Future Fund wants as much Australian VC as it can get, but supply is short
/Australian Financial Review
By Ben Potter
23 May 2018
Future Fund chief executive David Neal said the $166 billion Future Fund can't get enough good investments in Australian venture capital funds and start-ups to move the dial on its $166 billion funds because the supply is so limited.
The Future Fund has made a single investment of about $20 million to $30 million in Sydney VC fund Blackbird Ventures out of a total $2.2 billion in global VC, and another $3.9 billion in early-stage growth companies.
Dr Neal said in October Aussie VC funds hadn't generated sufficient returns in the past to be of interest to a global fund manager tasked with getting the best possible return on the taxpayer funds entrusted to it.
But he told Senate estimates on Wednesday the situation was continuing to improve and the Future Fund has asked one of its two global VC consultants, US-based Greenspring Associates, to comb the local market for more "global-grade" VC managers for the fund to invest in.
These are very small amounts of money in a very large portfolio, and so if the opportunities are good enough there's plenty of opportunity for us to continue to contribute more capital. So there's certainly no cap or limit or anything like that," Dr Neal said.
"From a Future Fund portfolio perspective it would not be possible for us to have too much Australian venture capital in a $160 billion portfolio."
'Global-grade' only
But Dr Neal told Labor Senator Jenny McAllister, who asked him how quickly the Aussie VC portfolio could grow, that the fund had to be sure it only invested in global-grade VC managers in order to deliver on its mandate to get the best return it can from the $166 billion funds under its management.
"I would like us to find more funds, I suppose as many as possible, but they have to be of global grade. Our task is to get the strongest returns that we can and to go where those returns are the strongest," he said.
"It's not in our interests or the interests of the taxpayer I don't think for us to be investing in organisations that don't meet that grade. But where we can find Australian businesses that can meet that grade, that is good news for us."
This was because the Future Find should have an advantage in the local market and if local funds' performance stacked up with foreign competition local investments would better match the fund's mandate, which is measured in Australian dollars and against Australian CPI.
Institutional investors' and super funds' reluctance to back local VC funds and start-ups has long been a sore point, but the local VC industry has vaulted in the past four years from a flyweight few hundred million dollars to raisings of $1.2 billion in the 2017 financial year.
Aussie VC surge
This improvement predated the Turnbull government's stop-start innovation agenda. It has been built around been built around successful entrepreneurs ploughing profits into VC funds such as Niki Scevak's Blackbird, Paul Bassat's Square Peg Capital, Brandon Capital and Mark Carnegie's MH Carnegie, with capital from super funds Hostplus, AustralianSuper, HESTA and First State Super.

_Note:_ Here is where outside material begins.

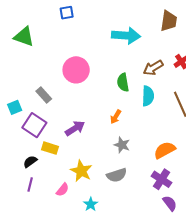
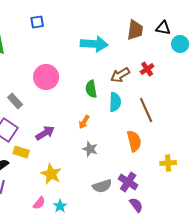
orange semicircle: (165, 150) -> (134, 141), moved, turned 105
gray semicircle: (117, 175) -> (102, 186), moved
pink semicircle: (62, 190) -> (39, 203), moved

Dr Neal told Senator McAllister that Australia's situation of playing catch-up with Silicon Valley and Israel on start-ups and VC was shared by many, many nations around the world and there were few if any ecosystems to match those two.

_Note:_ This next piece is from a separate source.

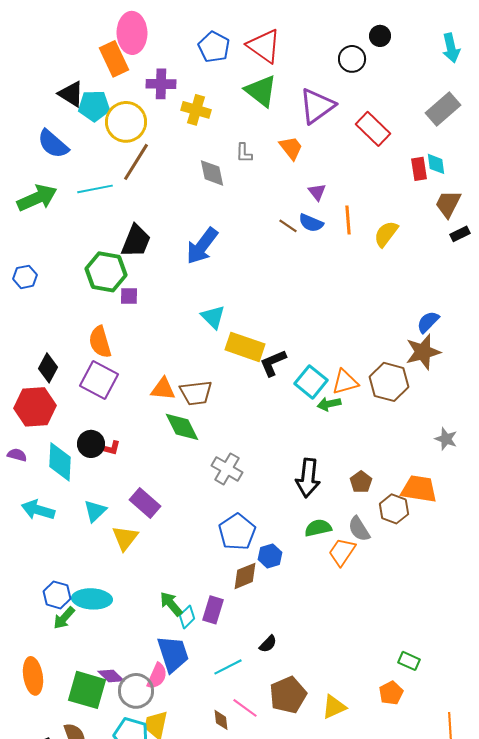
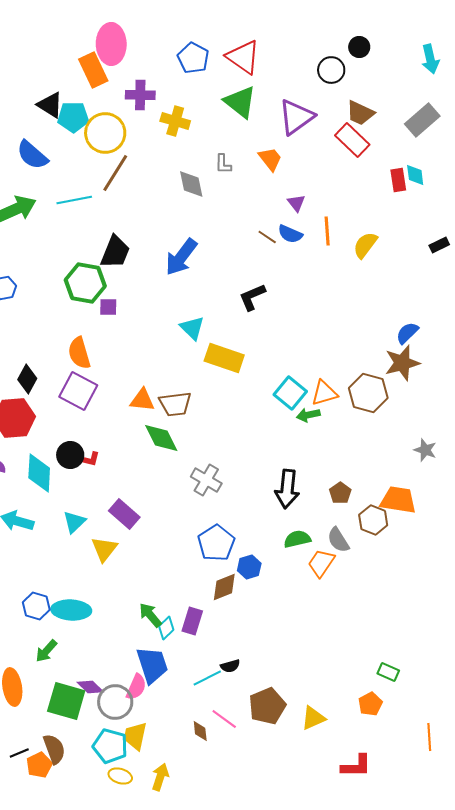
brown trapezoid: (448, 204) -> (360, 113), moved, turned -92
black L-shape: (273, 363) -> (252, 297), moved
green arrow: (64, 618) -> (46, 651), moved
black semicircle: (268, 644) -> (230, 666), moved, turned 30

In earlier evidence, Dr Neal said the Future Fund had shifted some of its money into equities and out of cash since last year because "the global economy had got onto a pretty sound footing" and previous concerns about volatility and indifferent global growth had dissipated.
"There's a synchronised growth across the globe that was allowing for example the US Federal Reserve to start slowly increasing interest rates," he said.
"Earnings growth and broader cashflow growth for investments was continuing to look look strong so with some of those risks we had been talking about having dissipated, we felt it appropriate to put a little bit more risk into the portfolio."